Similarly, if we call the increment operator on a Perl string, we should get the next string in alphabetic sequence; if we call it on a Python value, we may well get an error to the effect that Python doesn't have an increment operator suggesting a bug in the compiler front-end. Or it might use a "super-compatible Python vtable" doing the right thing anyway to allow sharing data between Python programs and other languages more easily.

At any rate, the point is that vtables allow us to separate out the basic operations common to all programming languages - addition, length, concatenation, and so on - from the specific behavior demanded by individual languages. Perl 6 will be Perl by passing Parrot a set of Perlish vtables; Parrot will equally be able to run Python, Tcl, Ruby or whatever by linking in a set of vtables which implement the behaviors of values in those languages. Combining this with the custom opcode tables mentioned above, you should be able to see how Parrot is essentially a language independent base for building runtimes for bytecompiled languages.

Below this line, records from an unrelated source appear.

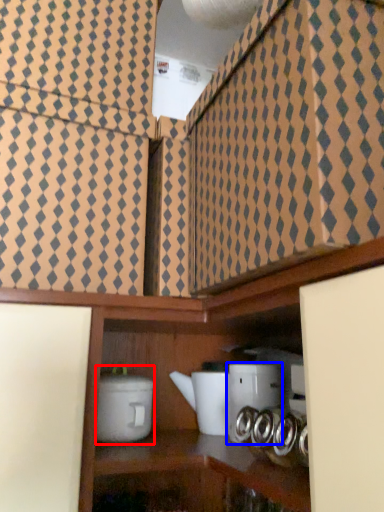 Question: Which point is closer to the camera, appliance (highlighted by a red box) or appliance (highlighted by a blue box)?

Choices:
 (A) appliance
 (B) appliance

Answer: (A) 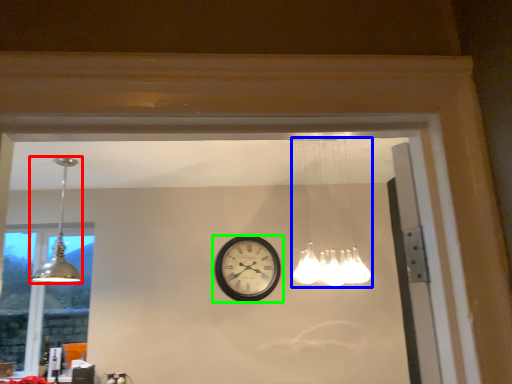 Question: Estimate the real-world distances between objects in this image. Which object is farther from lamp (highlighted by a red box), lamp (highlighted by a blue box) or wall clock (highlighted by a green box)?

Choices:
 (A) lamp
 (B) wall clock

Answer: (A) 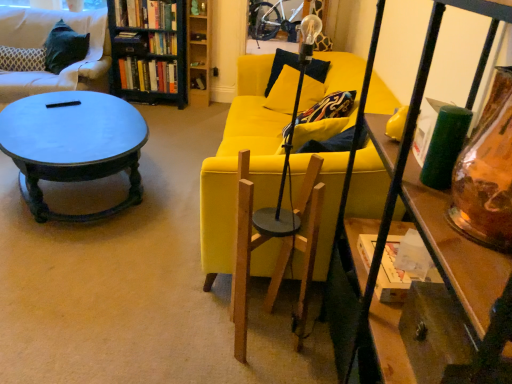 Question: Is dark gray fabric couch at upper left, the 1th studio couch from the top, in front of or behind black painted wood bookcase at upper left in the image?

Choices:
 (A) behind
 (B) front

Answer: (B)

One interesting thing about vtables is that you can construct them dynamically. You can find out more about vtables in docs/vtables.pod.

String Handling

Parrot provides a programmer-friendly view of strings. The Parrot string handling subsection handles all the work of memory allocation, expansion, and so on behind the scenes. It also deals with some of the encoding headaches that can plague Unicode-aware languages.

This is done primarily by a similar vtable system to that used by PMCs; each encoding will specify functions such as the maximum number of bytes to allocate for a character, the length of a string in characters, the offset of a given character in a string, and so on. They will, of course, provide a transcoding function either to the other encodings or just to Unicode for use as a pivot.

The string handling API is explained in docs/strings.pod.

Bytecode format

We have already explained the format of the main stream of bytecode; operations will be followed by arguments packed in such a format as the individual operations require. This makes up the third section of a Parrot bytecode file; frozen representations of Parrot programs have the following structure.

Firstly, a magic number is presented to identify the bytecode file as Parrot code. Next comes the fixup segment, which contains pointers to global variable storage and other memory locations required by the main opcode segment. On disk, the actual pointers will be zeroed out, and the bytecode loader will replace them by the memory addresses allocated by the running instance of the interpreter.

Similarly, the next segment defines all string and PMC constants used in the code. The loader will reconstruct these constants, fixing references to the constants in the opcode segment with the addresses of the newly reconstructed data.

As we know, the opcode segment is next. This is optionally followed by a code segment for debugging purposes, which contains a munged form of the original program file.

The bytecode format is fully documented in docs/parrotbyte.pod.